I skip the cases where \(A\) is a disjunction, a conditional, a biconditional, or a negated disjunction, conditional, or biconditional. The proofs are similar to one (or both) of the previous two cases.

  • If \(A\) is a box sentence \(\Box B\), then \(\beta \) contains a node \(B \;(\upsilon )\) for each world variable \(\upsilon \) for which \(\omega R \upsilon \) is on \(\beta \) (because the tree is fully developed). By induction hypothesis, \(M, \upsilon \models B\), for each such \(\upsilon \). By definition 4.2, it follows that \(M,\upsilon \models B\) for all worlds \(\upsilon \) such that \(\omega R \upsilon \). By clause (g) of definition 3.2, it follows that \(M, \omega \models \Box B\).

  • If \(A\) is a diamond sentence \(\Diamond B\), then there is a world variable \(\upsilon \) for which \(\omega R \upsilon \) and \(B \;(\upsilon )\) are on \(\beta \). By induction hypothesis, \(M, \upsilon \models B\). And by definition 4.2, \(\omega R\upsilon \). By clause (h) of definition 3.2, it follows that \(M, \omega \models \Diamond B\).

For the case where \(A\) has the form \(\neg \Box B\) or \(\neg \Diamond B\), the proof is similar to one of the previous two cases. □

To establish completeness, we need to verify one more point: that one can always construct a fully developed tree for any invalid target sentence. Let’s call a K-tree regular if it is constructed by (i) first applying all rules for the truth-functional connectives until no more of them can be applied (without adding only nodes to a branch that are already on the branch), then (ii) applying the rules for \(\Diamond \) and \(\neg \Box \) until no more of them can be applied, then (iii) applying the rules for \(\Box \) and \(\neg \Diamond \) until no more of them can be applied, then starting over with (i), and so on.

Observation 4.1:

Every regular open K-tree is fully developed.

Proof: When constructing a regular tree, every iteration of (i), (ii), and (iii) only allows expanding finitely many nodes. So every node on every open branch that can be expanded in any way is eventually expanded in this way by some iteration of (i), (ii), and (iii). □

Now we have all the ingredients to prove completeness.

Theorem: Completeness of K-trees

If a sentence is K-valid, then there is a closed K-tree for that sentence.

Proof: Let \(A\) be any K-valid sentence, and suppose for reductio that there is no closed K-tree for \(A\).

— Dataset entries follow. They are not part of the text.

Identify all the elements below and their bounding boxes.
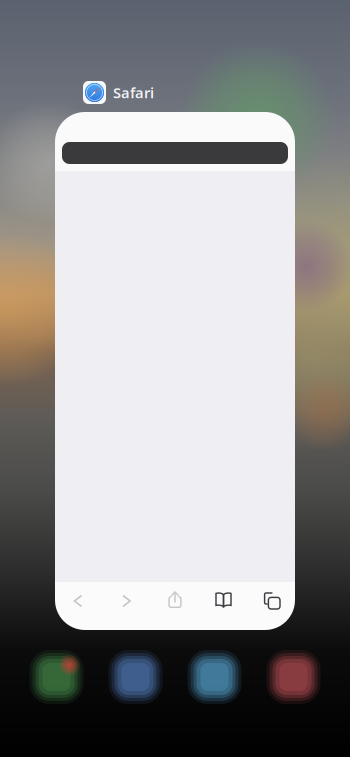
button[interactable]: Forward — [110, 585, 142, 617]
button[interactable]: Back — [62, 585, 94, 617]
button[interactable]: Bookmarks — [208, 585, 240, 617]
button[interactable]: Tabs — [256, 585, 288, 617]
staticText: Safari — [113, 83, 154, 102]
button[interactable]: Share — [159, 585, 191, 617]
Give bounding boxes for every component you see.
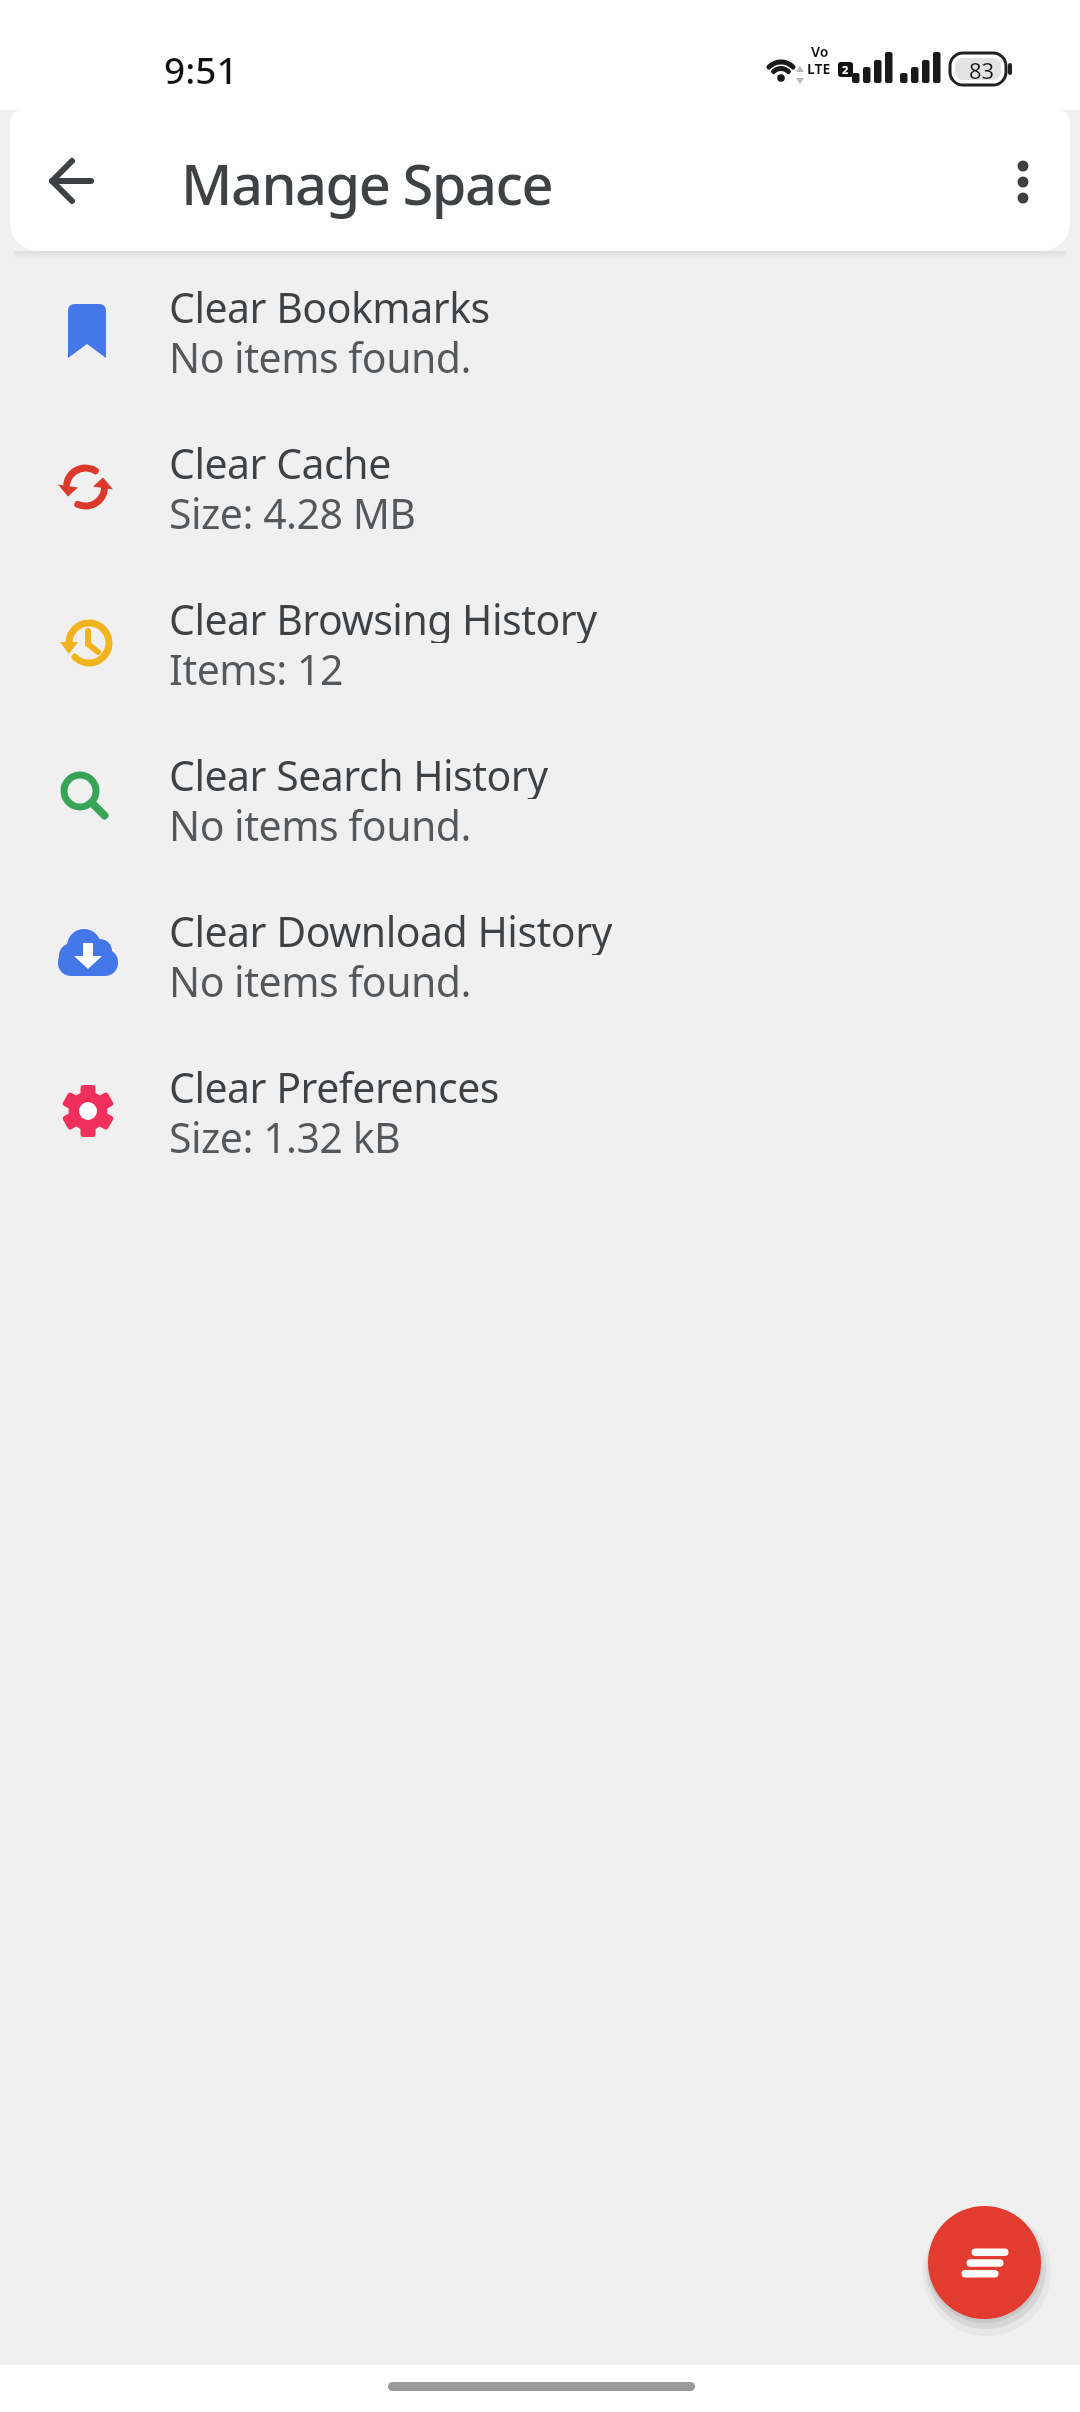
button[interactable]: Clear Search History — [0, 721, 1080, 877]
staticText: Clear Search History — [169, 747, 548, 799]
staticText: Size: 1.32 kB — [169, 1109, 401, 1161]
staticText: Clear Cache — [169, 435, 391, 487]
staticText: Manage Space — [181, 145, 553, 221]
button[interactable] — [32, 141, 112, 221]
staticText: Clear Download History — [169, 903, 612, 955]
staticText: 9:51 — [164, 44, 238, 94]
staticText: No items found. — [169, 797, 472, 849]
staticText: Vo — [811, 42, 829, 61]
staticText: Clear Bookmarks — [169, 279, 490, 331]
button[interactable] — [983, 142, 1063, 222]
staticText: Clear Preferences — [169, 1059, 499, 1111]
staticText: No items found. — [169, 953, 472, 1005]
button[interactable]: Clear Preferences — [0, 1033, 1080, 1189]
staticText: Items: 12 — [169, 641, 343, 693]
button[interactable]: Clear Bookmarks — [0, 253, 1080, 409]
button[interactable] — [928, 2206, 1041, 2319]
button[interactable]: Clear Download History — [0, 877, 1080, 1033]
button[interactable]: Clear Cache — [0, 409, 1080, 565]
button[interactable]: Clear Browsing History — [0, 565, 1080, 721]
staticText: No items found. — [169, 329, 472, 381]
staticText: 2 — [842, 62, 849, 77]
staticText: LTE — [807, 59, 831, 78]
staticText: Size: 4.28 MB — [169, 485, 416, 537]
staticText: Clear Browsing History — [169, 591, 597, 643]
staticText: 83 — [969, 55, 995, 85]
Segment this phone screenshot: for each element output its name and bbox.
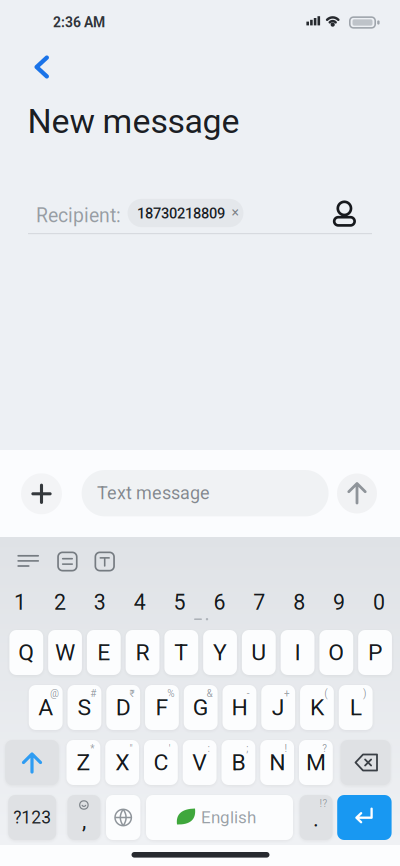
staticText: * [90,743,94,754]
button[interactable]: V [183,740,217,785]
button[interactable]: F [145,685,179,730]
button[interactable]: M [299,740,333,785]
button[interactable]: K [300,685,334,730]
button[interactable]: 1 [1,586,39,620]
staticText: M [306,749,326,776]
staticText: & [207,688,213,699]
button[interactable]: 6 [200,586,238,620]
button[interactable]: 0 [360,586,398,620]
button[interactable]: Period [300,795,333,840]
button[interactable]: P [358,630,392,675]
staticText: 3 [94,590,106,615]
staticText: X [115,749,129,776]
staticText: - [247,688,250,699]
staticText: 0 [373,590,385,615]
button[interactable]: W [48,630,82,675]
staticText: E [97,639,110,666]
button[interactable]: Delete [340,740,390,785]
button[interactable]: 9 [320,586,358,620]
button[interactable] [128,199,244,227]
button[interactable]: Z [66,740,100,785]
button[interactable]: Space [146,795,293,840]
staticText: !? [320,798,328,809]
button[interactable]: C [144,740,178,785]
staticText: O [328,639,344,666]
staticText: ; [246,743,248,754]
button[interactable]: 4 [121,586,159,620]
staticText: L [350,694,362,721]
button[interactable]: Send [337,474,377,514]
button[interactable]: E [87,630,121,675]
button[interactable]: 2 [41,586,79,620]
button[interactable]: R [126,630,160,675]
staticText: C [153,749,168,776]
staticText: 18730218809 [137,205,225,222]
button[interactable]: Notes [57,552,78,572]
button[interactable]: Clipboard [15,551,41,571]
button[interactable]: Return [337,795,392,840]
staticText: T [174,639,188,666]
staticText: % [167,688,174,699]
staticText: G [193,694,209,721]
staticText: ₹ [130,688,135,699]
button[interactable]: Shift [5,740,59,785]
staticText: 9 [333,590,345,615]
staticText: 6 [213,590,225,615]
staticText: 8 [293,590,305,615]
button[interactable]: Comma [67,795,100,840]
button[interactable]: Back [19,44,63,88]
button[interactable]: ?123 [8,795,56,840]
staticText: × [232,204,238,221]
button[interactable]: X [105,740,139,785]
button[interactable]: U [242,630,276,675]
button[interactable]: S [68,685,101,730]
staticText: S [78,694,92,721]
button[interactable]: 8 [280,586,318,620]
staticText: 2:36 AM [53,14,105,31]
staticText: ) [363,688,366,699]
button[interactable]: A [29,685,63,730]
staticText: I [295,639,301,666]
button[interactable]: O [319,630,353,675]
staticText: 5 [174,590,186,615]
button[interactable]: Q [9,630,43,675]
button[interactable]: 3 [81,586,119,620]
button[interactable]: G [184,685,218,730]
staticText: ( [324,688,327,699]
button[interactable]: Switch keyboard [106,795,140,840]
button[interactable]: L [339,685,373,730]
staticText: @ [50,688,59,699]
staticText: New message [28,102,240,141]
staticText: English [201,808,256,827]
button[interactable]: Text message [82,470,329,516]
staticText: 4 [134,590,146,615]
button[interactable]: 5 [161,586,199,620]
button[interactable]: 7 [240,586,278,620]
staticText: 2 [54,590,66,615]
staticText: ! [285,743,288,754]
staticText: # [90,688,96,699]
staticText: " [130,743,133,754]
staticText: V [192,749,207,776]
staticText: D [116,694,131,721]
button[interactable]: J [261,685,295,730]
button[interactable]: Attach [21,473,62,514]
button[interactable]: I [281,630,314,675]
button[interactable]: H [222,685,256,730]
staticText: + [284,688,290,699]
staticText: Q [18,639,34,666]
button[interactable]: Choose contact [322,195,366,231]
staticText: Z [76,749,90,776]
staticText: W [55,639,75,666]
button[interactable]: T [164,630,198,675]
button[interactable]: B [222,740,255,785]
staticText: , [82,808,86,833]
button[interactable]: Text edit [94,552,115,572]
button[interactable]: Y [203,630,237,675]
staticText: . [313,806,319,832]
staticText: B [231,749,245,776]
staticText: : [208,743,210,754]
button[interactable]: D [106,685,140,730]
staticText: K [310,694,324,721]
button[interactable]: N [260,740,294,785]
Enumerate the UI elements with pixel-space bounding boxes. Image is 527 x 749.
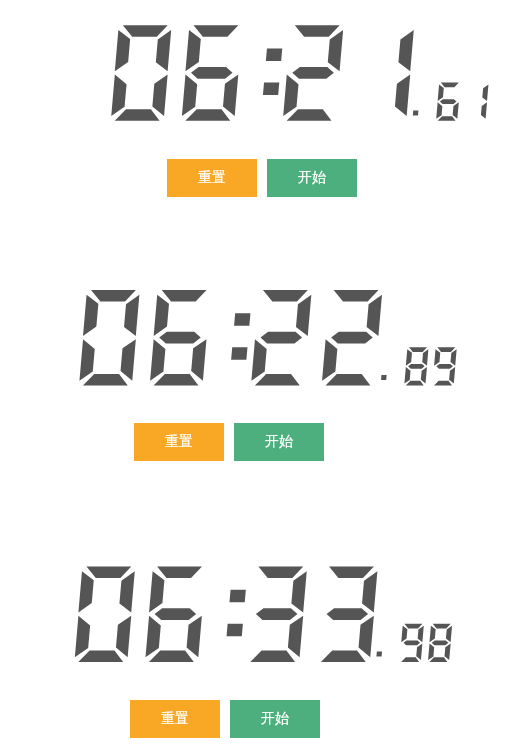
button[interactable]: 重置 — [134, 423, 224, 461]
staticText: 重置 — [198, 169, 226, 187]
staticText: 重置 — [165, 433, 193, 451]
button[interactable]: 开始 — [234, 423, 324, 461]
staticText: 开始 — [265, 433, 293, 451]
button[interactable]: 开始 — [230, 700, 320, 738]
button[interactable]: 重置 — [130, 700, 220, 738]
staticText: 开始 — [298, 169, 326, 187]
staticText: 重置 — [161, 710, 189, 728]
button[interactable]: 开始 — [267, 159, 357, 197]
button[interactable]: 重置 — [167, 159, 257, 197]
staticText: 开始 — [261, 710, 289, 728]
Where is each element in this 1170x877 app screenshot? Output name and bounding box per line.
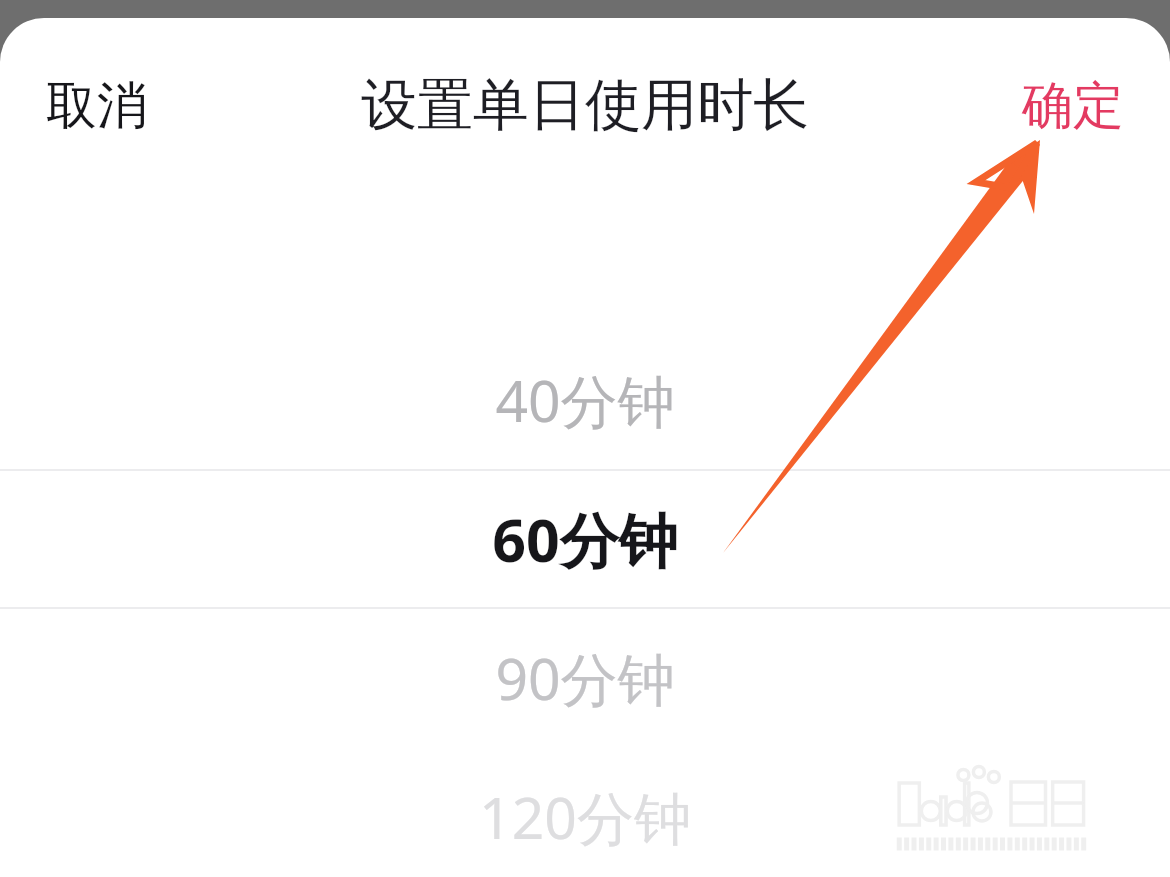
button[interactable]: 60分钟	[0, 471, 1170, 607]
staticText: 确定	[1022, 74, 1124, 138]
button[interactable]: 40分钟	[0, 331, 1170, 469]
staticText: 40分钟	[495, 361, 675, 439]
button[interactable]: 确定	[1004, 60, 1142, 152]
staticText: 120分钟	[479, 778, 691, 856]
button[interactable]: 90分钟	[0, 609, 1170, 747]
other: Annotation arrow pointing at 确定	[0, 18, 1170, 877]
staticText: 60分钟	[492, 499, 678, 580]
button[interactable]: 取消	[28, 60, 166, 152]
button[interactable]: 120分钟	[0, 747, 1170, 877]
staticText: 90分钟	[495, 639, 675, 717]
staticText: 设置单日使用时长	[0, 70, 1170, 141]
staticText: 取消	[46, 74, 148, 138]
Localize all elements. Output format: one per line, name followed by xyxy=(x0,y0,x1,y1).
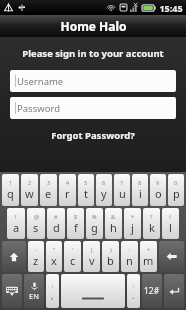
staticText: h xyxy=(110,220,117,235)
button[interactable]: # xyxy=(47,208,65,239)
button[interactable]: ? xyxy=(143,208,160,239)
button[interactable]: Username xyxy=(10,70,176,92)
button[interactable]: Keyboard settings xyxy=(2,274,22,308)
staticText: q xyxy=(7,186,14,201)
button[interactable]: Forgot Password? xyxy=(45,127,141,144)
button[interactable]: ! xyxy=(7,208,25,239)
staticText: * xyxy=(131,213,135,220)
button[interactable]: - xyxy=(28,241,44,272)
button[interactable]: Backspace xyxy=(159,241,184,272)
staticText: ( xyxy=(91,246,93,253)
button[interactable]: $ xyxy=(67,208,84,239)
staticText: y xyxy=(101,186,107,201)
button[interactable]: ) xyxy=(102,241,119,272)
button[interactable]: 8 xyxy=(132,174,148,206)
staticText: # xyxy=(54,213,58,220)
button[interactable]: Password xyxy=(10,97,176,119)
staticText: s xyxy=(33,220,39,235)
button[interactable]: Enter xyxy=(164,274,184,308)
staticText: a xyxy=(13,220,20,235)
staticText: x xyxy=(51,253,57,268)
button[interactable] xyxy=(61,274,125,308)
button[interactable]: ( xyxy=(83,241,100,272)
staticText: 5 xyxy=(84,179,88,186)
staticText: / xyxy=(169,213,172,220)
staticText: z xyxy=(33,253,39,268)
staticText: - xyxy=(35,246,37,253)
staticText: c xyxy=(70,253,76,268)
button[interactable]: " xyxy=(46,241,62,272)
staticText: Username xyxy=(17,75,64,88)
button[interactable]: ; xyxy=(46,274,59,308)
button[interactable]: + xyxy=(140,241,157,272)
staticText: i xyxy=(139,186,142,201)
staticText: 15:45 xyxy=(159,2,183,14)
staticText: w xyxy=(25,186,34,201)
button[interactable]: 4 xyxy=(59,174,76,206)
button[interactable]: Voice input EN xyxy=(24,274,44,308)
button[interactable]: 12# xyxy=(142,274,162,308)
staticText: t xyxy=(84,186,88,201)
staticText: 4 xyxy=(66,179,70,186)
button[interactable]: 2 xyxy=(21,174,38,206)
staticText: Forgot Password? xyxy=(51,129,135,142)
staticText: d xyxy=(53,220,60,235)
staticText: : xyxy=(129,246,131,253)
staticText: 12# xyxy=(144,285,160,297)
button[interactable]: 0 xyxy=(168,174,184,206)
staticText: ; xyxy=(52,282,54,289)
staticText: , xyxy=(51,289,54,301)
staticText: Home Halo xyxy=(60,18,127,34)
staticText: p xyxy=(173,186,180,201)
staticText: . xyxy=(132,289,135,301)
staticText: e xyxy=(45,186,52,201)
staticText: & xyxy=(111,213,116,220)
staticText: f xyxy=(74,220,78,235)
button[interactable]: / xyxy=(162,208,179,239)
staticText: " xyxy=(53,246,56,253)
button[interactable]: 1 xyxy=(2,174,19,206)
staticText: g xyxy=(91,220,98,235)
button[interactable]: @ xyxy=(27,208,45,239)
staticText: n xyxy=(126,253,133,268)
staticText: o xyxy=(155,186,162,201)
staticText: l xyxy=(169,220,172,235)
button[interactable]: 5 xyxy=(78,174,94,206)
button[interactable]: : xyxy=(127,274,140,308)
button[interactable]: % xyxy=(86,208,103,239)
staticText: 9 xyxy=(156,179,160,186)
staticText: ' xyxy=(72,246,74,253)
staticText: u xyxy=(119,186,126,201)
staticText: 6 xyxy=(102,179,106,186)
staticText: 1 xyxy=(9,179,13,186)
staticText: 3 xyxy=(47,179,51,186)
staticText: % xyxy=(92,213,97,220)
staticText: ? xyxy=(150,213,153,220)
button[interactable]: * xyxy=(124,208,141,239)
staticText: r xyxy=(65,186,70,201)
staticText: m xyxy=(143,253,154,268)
button[interactable]: 3 xyxy=(40,174,57,206)
button[interactable]: : xyxy=(121,241,138,272)
button[interactable]: 9 xyxy=(150,174,166,206)
staticText: EN xyxy=(29,291,39,301)
button[interactable]: 6 xyxy=(96,174,112,206)
button[interactable]: Shift xyxy=(2,241,26,272)
button[interactable]: ' xyxy=(64,241,81,272)
staticText: 8 xyxy=(138,179,142,186)
staticText: 7 xyxy=(120,179,124,186)
staticText: 2 xyxy=(28,179,32,186)
button[interactable]: & xyxy=(105,208,122,239)
staticText: @ xyxy=(34,213,39,220)
staticText: + xyxy=(147,246,151,253)
staticText: ) xyxy=(110,246,112,253)
staticText: b xyxy=(107,253,114,268)
staticText: 0 xyxy=(174,179,178,186)
staticText: k xyxy=(149,220,155,235)
staticText: $ xyxy=(74,213,78,220)
staticText: j xyxy=(131,220,134,235)
staticText: Password xyxy=(17,102,60,115)
staticText: : xyxy=(133,282,135,289)
button[interactable]: 7 xyxy=(114,174,130,206)
staticText: ! xyxy=(15,213,17,220)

In particular, then, every regular K-tree for \(A\) remains open. Take any such tree. By observation 4.1, the tree is fully expanded. Choose any open branch on the tree. By the Completeness Lemma, \(A\) is false at \(w\) in the model induced by that branch. So \(A\) is not true at all worlds in all Kripke models. Contradiction. □

Exercise 4.6

Fill in the cases for \(B \to C\) and \(\neg \Diamond B\) in the proof of the Completeness Lemma.

Like the soundness proof, the completeness proof for K is easily adapted to other logics. To show that the T-rules are complete with respect to T-validity, for example, we merely need check that the model induced by any open branch on a fully developed T-tree is reflexive. It must be, because an open branch on a fully developed T-tree contains \(\omega R \omega \) for each world variable \(\omega \) on the branch.

Exercise 4.7

What do we need to check to show that the K4-rules are complete with respect to K4-validity?

Exercise 4.8

A Kripke model is acyclical if you can never return to the same world by following the accessibility relation. Show that if a sentence is true at some world in some Kripke model, then it is also true at some world in some acyclical Kripke model.

(Hint: If \(A\) is true at some world in some Kripke model then \(\neg A\) is K-invalid. By the soundness theorem, there is a fully developed K-tree for \(\neg A\) with an open branch. Now consider the model induced by this branch.)

Exercise 4.9

The S5 tree rules from chapter 2 are sound and complete for S5-validity: all and only the S5-valid sentences can be proven. Are the rules sound for K-validity? Are they complete for K-validity?

4.4Soundness and completeness for axiomatic calculi

Next, we are going to show that the axiomatic calculus for system K is sound and complete for K-validity. In the axiomatic calculus, a proof is a list of sentences each of which is either an instance of (Dual) or (K) or can be derived from earlier sentences on the list by application of (CPL) or (Nec). Expressed as a construction rule, (Nec) says that whenever a list contains a sentence \(A\) then one may append \(\Box A\). (CPL) says that one may append any truth-functional consequence of sentences that are already on the list. (This is an acceptable rule because there is a simple mechanical test – the truth-table method – for checking whether a sentence is a truth-functional consequence of finitely many other sentences.)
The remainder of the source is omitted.